In the Computer Graphics Convention I found a lot of cool techniques and an overall absence of interesting content. Yeah, virtual crap looks and feels better than ever, but I think movies and games are more shallow and meaningless than they were seven years ago. Look at Pixar for example. It’s the backwards trend.

Our videos are broadcasted at PLWire and archived here. I decided to try a very rough style for them, based on the idea of interruption, jumping in and out of the scene, and enhancing interesting statements by hand held camera transitions.
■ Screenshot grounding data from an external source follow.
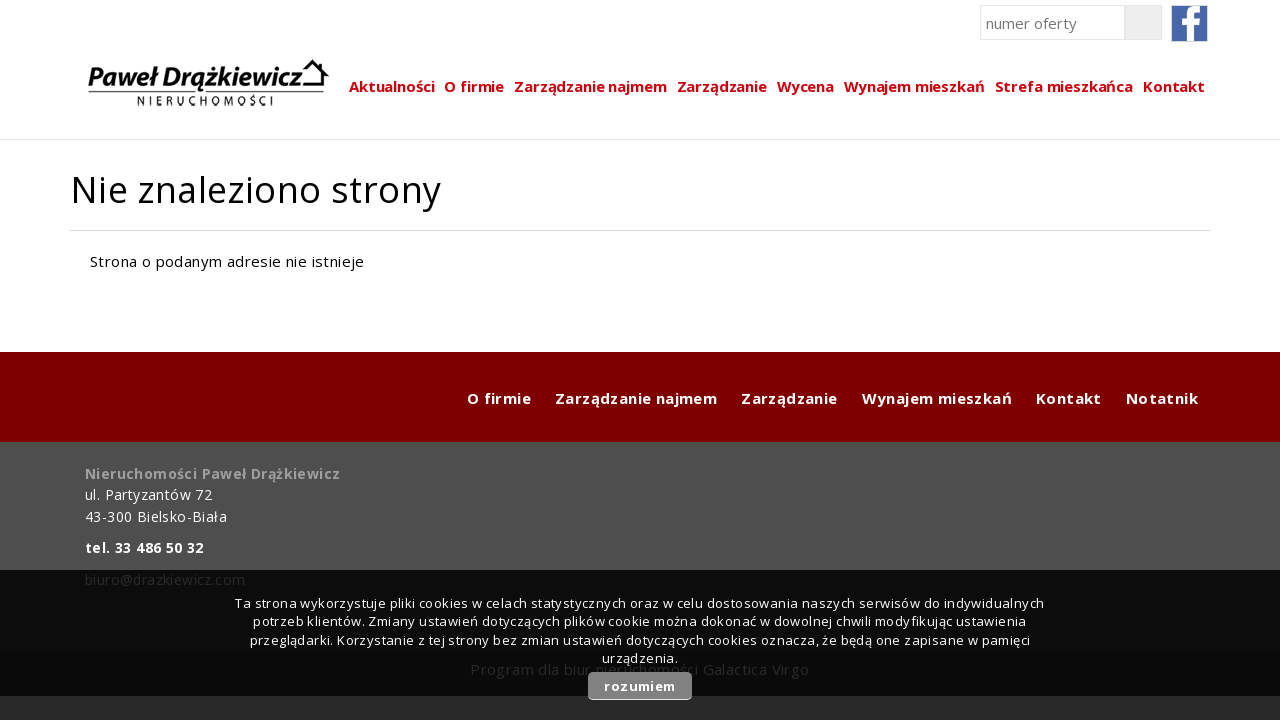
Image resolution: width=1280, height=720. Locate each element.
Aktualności (391, 86)
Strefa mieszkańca (1064, 86)
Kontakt (1174, 86)
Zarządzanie (722, 86)
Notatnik (1162, 398)
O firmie (474, 86)
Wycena (805, 86)
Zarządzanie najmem (590, 86)
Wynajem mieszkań (914, 86)
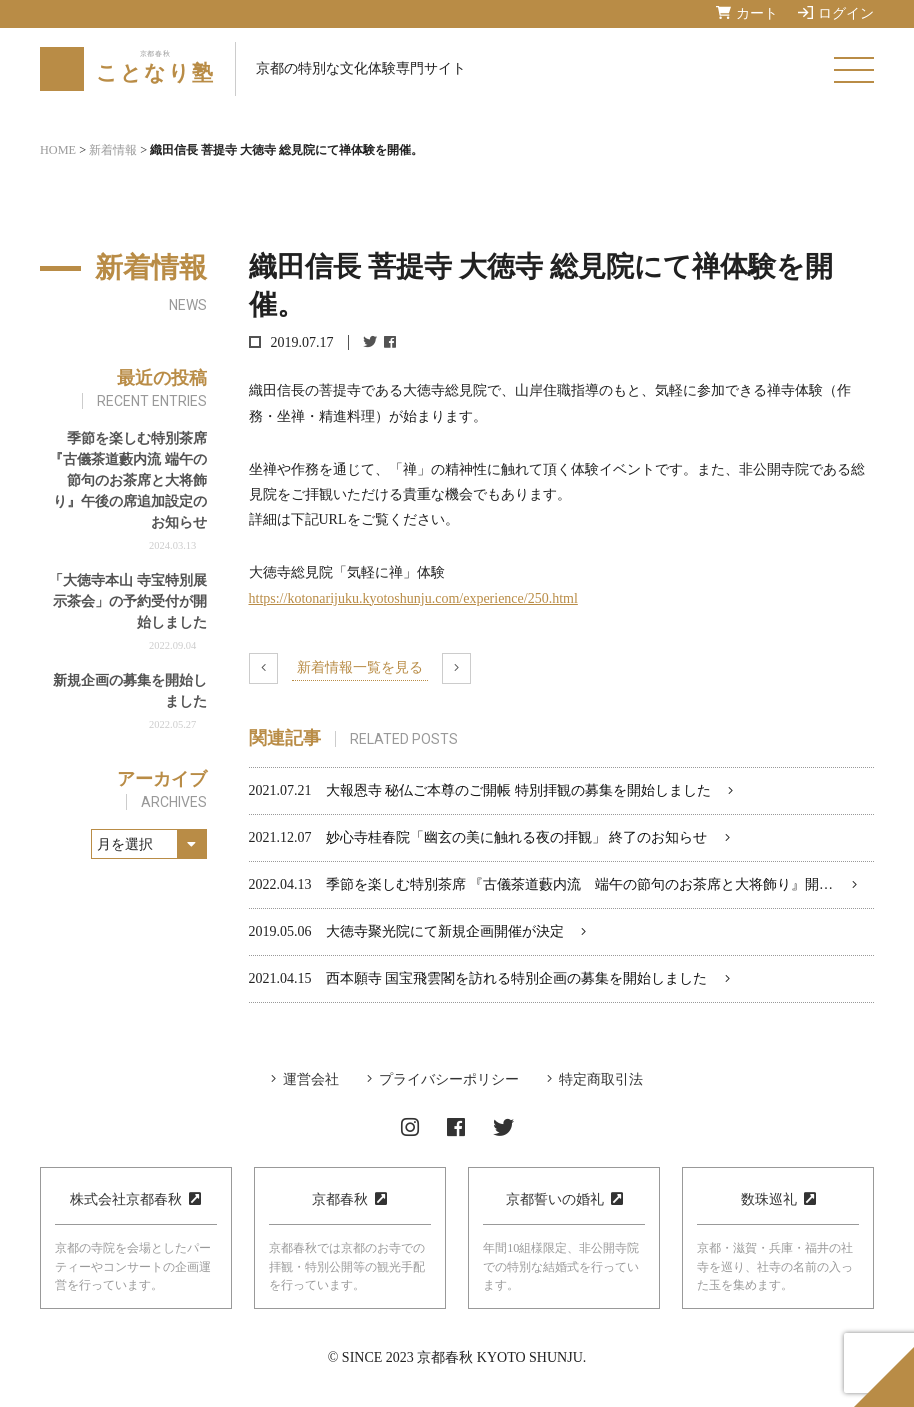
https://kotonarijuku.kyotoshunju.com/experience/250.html (413, 598)
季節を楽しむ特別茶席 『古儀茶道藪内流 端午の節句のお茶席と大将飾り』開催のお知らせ (615, 884)
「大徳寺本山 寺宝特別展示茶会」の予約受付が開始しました (128, 601)
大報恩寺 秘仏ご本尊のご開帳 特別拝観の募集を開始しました (518, 790)
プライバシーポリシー (449, 1079)
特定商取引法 (601, 1079)
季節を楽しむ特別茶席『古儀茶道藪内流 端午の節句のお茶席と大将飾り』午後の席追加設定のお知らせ (128, 480)
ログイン (836, 13)
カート (747, 13)
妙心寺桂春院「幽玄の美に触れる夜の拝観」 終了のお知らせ (517, 837)
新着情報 (113, 150)
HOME (58, 150)
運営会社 (311, 1079)
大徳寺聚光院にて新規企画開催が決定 (445, 931)
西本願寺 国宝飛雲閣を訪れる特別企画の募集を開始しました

I almost forgot to mention another remarkable quality of the new camera that we found very useful, specially when following this interruption-rough-cut style; It was easy for me to jump around and wander with the camera because of a bluetooth wireless microphone we used on the PLWire reporters that recorded the conversations with their subjects while I could capture interesting visuals around them. The final integration of the recorded media delivered such a rich content that I sometimes hesitated on cutting fragments inbetween the conversations. I would just limit myself to decide when to jump in, when to jump out, and how to follow what they were talking about by changing the camera moods and subjects.

Personal Distortion

Tuesday, August 8th, 2006

This is not what I am.


Every time I listen to a recording of my own voice, I experience the same disturbing feeling: my recorded voice is not what it should be. I don’t think that is the way I sound at all. At the same time, everyone else’s voices seem to sound just right. Everybody sounds normal but me, and they all tell me that I sound just like the recording. There are two ways out of this confusion: nobody knows how I really sound, or something is disturbing my perception of my own voice. I am right or they are right. Majority usually rules, and things are accepted as true when most people believe they are. I don’t want to believe I am the silly voice in the recording just because everybody tells me so, but I think this time they could be right. Thing is, the sound I hear when I speak comes at me from two different sources. The exterior one -through the air- is the one everybody else gets to hear, and the interior one, traveling up my neck and head until it reaches my inner ear, invisible to the rest of the world, intimate and lonely, never makes it out of my body. The inner sound of my voice is one of those things that I will never ever find a way to share. I guess it’s fine, it’s the same for all of us. Truth is a matter of perspective; it might be that I know how I really sound thanks to the aid of recording technologies, or it could be that the real, true, dark, sexy, smooth tone of my voice is to remain hidden from the limited perception of others, just like those misterious creatures, casting their enlongated shadows into the cave of Plato.